A photographer never knows what they can capture when looking up. This morning I took a few pictures at random. The sky outside. While working on screenshots I took a cup of coffee and noted the sunshine, which was quite a pleasant change after a number of seemingly endless rainy days (and nights)! But I was delayed and the sky had changed by the time I went out. The first picture was the gloomy sky that greeted the mobile phone. I went back to the work desk and continued my task. After about 30 minutes I looked up and noted the brilliant sunshine all over the yard and park. It was like the sky suddenly decide to brighten up for another coffee break. The subsequent two pictures were taken with the same old Samsung at my second cup of coffee.
There was a season when I was rather keen on taking photos of the sky especially from an elevated higher floor/ground, sitting in the sun and enjoying the view. The pictures show another perspective which we do not normally see when we are in the valley (or at the lower floor level) and tend to be occupied with the clutters down there.
The sky and its vast space can be fascinating. One never knows what one can capture on a fine day.
Looking at the sky and the vast blue beyond it represents can bring a person to thinking of another realm, whether imaginary or real. We can never claim that we know all. We can only see a tiny bit of our own world, and mostly through what others present to our sight. Either facts r fictions. What more worlds and worlds beyond this?
A young person and I like to look for pictures within the sky pictures we take. And we challenge each other to spot faces of angels, animals, and all sorts of stuff, like a treasure hunt. I remember the appearance of a huge heart from a picture I took while walking up a hill. It was a beautiful and well-painted white and fluffy heart in the sky, against the backdrop of a blue sky. it was so clear that no one can miss seeing it. A love letter in the sky. The amazing thing was that it stayed and lingered there as I climbed up and remained there until I started home. I saw it dissolving gradually as I walked down and walked pass that stretch of the hill.
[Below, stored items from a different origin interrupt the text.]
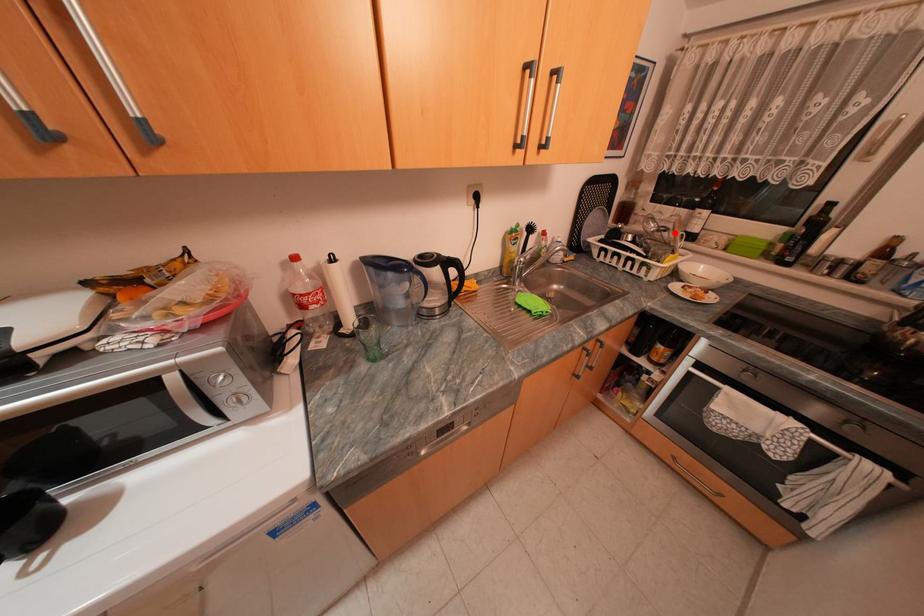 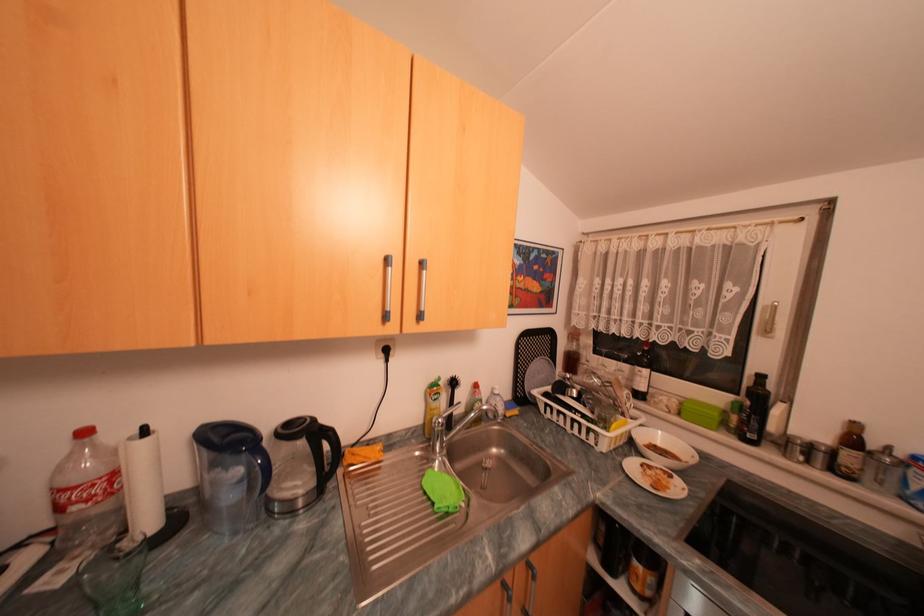 Question: I am providing you with two images of the same scene from different viewpoints. A red point is shown in image1. For the corresponding object point in image2, is it positioned nearer or farther from the camera?

Choices:
 (A) Nearer
 (B) Farther

Answer: (B) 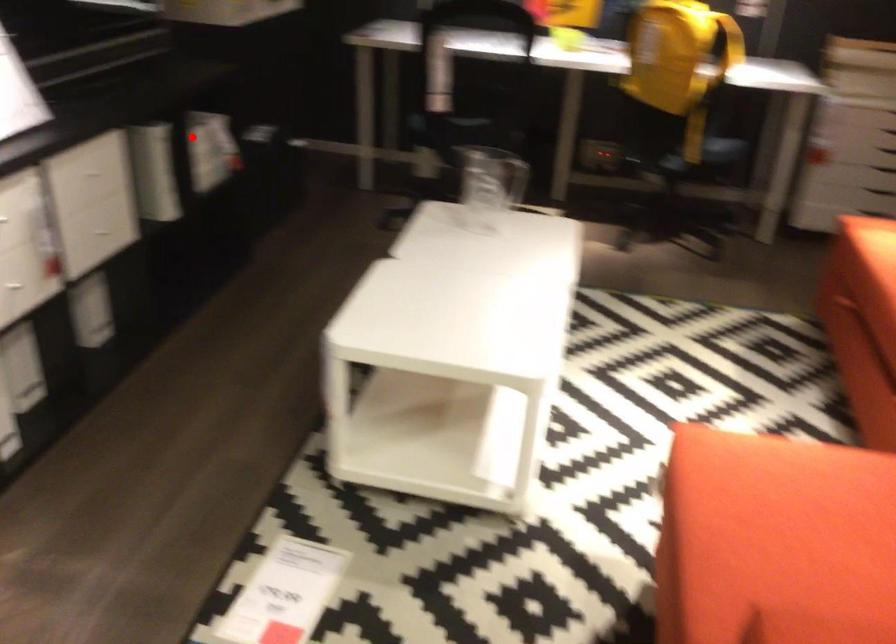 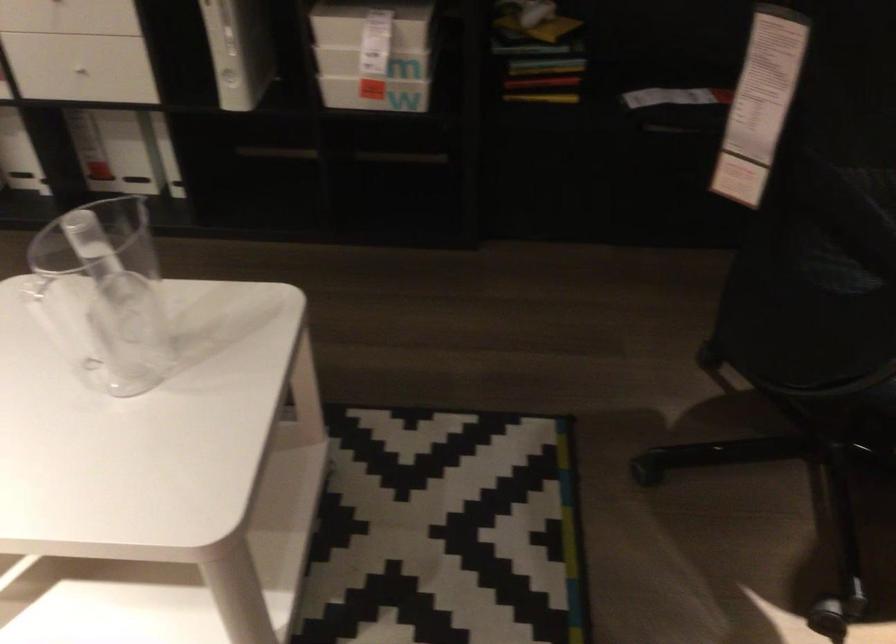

It was a time when nearly all joggers or strollers wore face masks. Some were walking their dogs. The dogs were mask-less. We would normally greet each other with a slight nod or a raised hand from a distance due to social distancing. Some dogs were friendly and had to be restrained from running to anyone other than its owner. When the snow came, often I walked alone as most people avoided walking up due to the snow. Yes, those were days when we had to keep looking down to not slip and fall. And the sky remained unchanged with a grey veil.